The present invention relates to a Raman amplifier, for example for use in an optical fibre communications system.
A Raman amplifier is a well known amplifier configuration. This amplifier uses conventional fiber (rather than doped fibers), which may be co- or counter-pumped to provide amplification over a wavelength range which is a function of the pump wavelength. The Raman amplifier relies upon forward or backward stimulated Raman scattering. Typically, the pump source is selected to have a wavelength of around 100 nm below the wavelength over which amplification is required.
Raman amplifiers are increasingly being used to improve the overall gain characteristics of high capacity optical wavelength division multiplexed (WDM) communications systems. Raman amplifiers have the advantage that they do not attenuate signals outside the wavelength range over which amplification takes place. However, high power pump sources are required, and it may be difficult in practice to implement pump sources of the required pump wavelength and power. In addition, it is usual to provide a separate pump sources for each wavelength required, typically in the form of separate Raman fibre lasers or semiconductor pumps.
Raman amplifiers can be designed as discrete (off-the-shelf) components, in which case the fibers used and the pump sources will be selected to achieve specific gain requirements. Typically, a number of pump sources are provided in order to provide a flat gain spectrum. There will always, however, be wasted pump power, as not all pump power is used within the amplifier. It is known that output can be provided from the discrete amplifier to which unused pump light is routed.
Raman amplification can also be induced in the fiber used for transmission of the optical data signal. This arrangement is known as a distributed Raman amplifier. In a distributed Raman amplifier, the maximum pump power is limited by eye safety issues, as there is a risk in distributed systems of an operator being exposed to the optical pump signal in the event of a fiber cut or other disconnection within the system. For example, a maximum pump power of around 500 mW may be appropriate.
It would be desirable to increase the efficiency of discrete Raman amplifiers by improving the pump power usage.
According to the invention, there is provided an optical amplifier comprising at least first and second stages in which the second stage comprises at least one pump source and has an output for unused pump power, and wherein the first stage comprises a distributed Raman amplifier pumped using the unused pump power from the second stage.
This arrangement enables unused pump power to be used in a distributed Raman amplifier, in particular using the transmission fiber at the input to the second stage amplifier. The second stage preferably comprises a discrete Raman amplifier.
The second stage is preferably counter-pumped, and the unused pump power propagates into the transmission fiber at the input of the second stage, the transmission fiber at the input of the second stage thereby forming the first stage of the amplifier.

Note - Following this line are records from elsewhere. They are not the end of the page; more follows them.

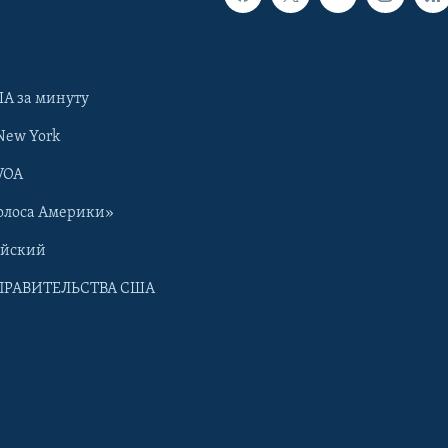
А за минуту
New York
VOA
олоса Америки»
ийский
ПРАВИТЕЛЬСТВА США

A filter may be provided at the input of the second stage for shaping the intensity profile of the unused pump power propagating from the second stage to the first stage. The unused residual pump power will be dependent on the characteristics of the second stage amplifier. Typically, the shorter wavelength pumps will be attenuated more than the longer wavelength pumps, and the filter is used to reshape the residual pump spectrum before using it in the distributed first stage amplifier.
Alternatively (or additionally) one or more additional pump sources may be provided for providing additional pump power to the first stage. This enables the gain of the combined amplifier to be equalised through control of the additional pump sources. In particular, the second stage may be counter pumped using a plurality of pump sources of different wavelengths, and wherein the one or more additional pump sources are for providing, in combination with the unused pump power, a desired intensity profile of the pump power provided to the fist stage.

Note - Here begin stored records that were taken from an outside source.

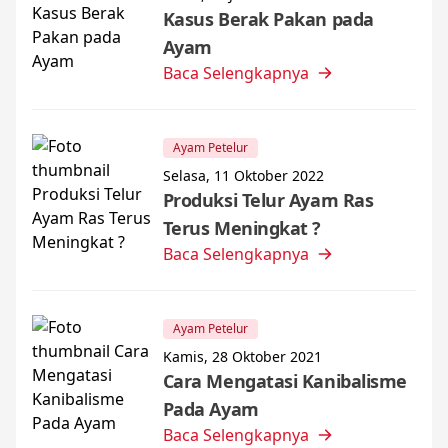
Kasus Berak Pakan pada
Ayam
Baca Selengkapnya
Ayam Petelur
Selasa, 11 Oktober 2022
Produksi Telur Ayam Ras
Terus Meningkat ?
Baca Selengkapnya
Ayam Petelur
Kamis, 28 Oktober 2021
Cara Mengatasi Kanibalisme
Pada Ayam
Baca Selengkapnya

The additional pump sources do need to be high power sources, as they are only required to alter the pump power spectrum sufficiently to flatten the overall gain spectrum. This enables gain equalization without significant losses resulting from filtering operations.
The invention also provides a wavelength division multiplex (WDM) optical communications system comprising a transmitter for generating signal radiation of wavelength in an operating wavelength range, a receiver for receiving for detecting the signal radiation, and an optical fiber link between the transmitter and the receiver, wherein one or more optical amplifiers are provided in the link, at least one amplifier comprising an amplifier having at least first and second stages in which the second stage comprises at least one pump source and has an output for unused pump power, and wherein the first stage comprises a distributed Raman amplifier pumped using the unused pump power from the second stage.
The invention also provides a method of amplifying optical signals, the method comprising supplying optical signals for amplification to the first stage of a multiple stage Raman amplifier, the multiple stage Raman amplifier comprising at least first and second stages, the first stage comprising a distributed Raman amplifier, the method comprising amplifying the signal in the first stage by providing a pump signal to the first stage, the pump signal including unused pump power from the second stage, and subsequently amplifying the signal in the second stage.
The pump signal to the first stage may include additional pump power selected such that the combined pump powers provide a desired pump power spectrum.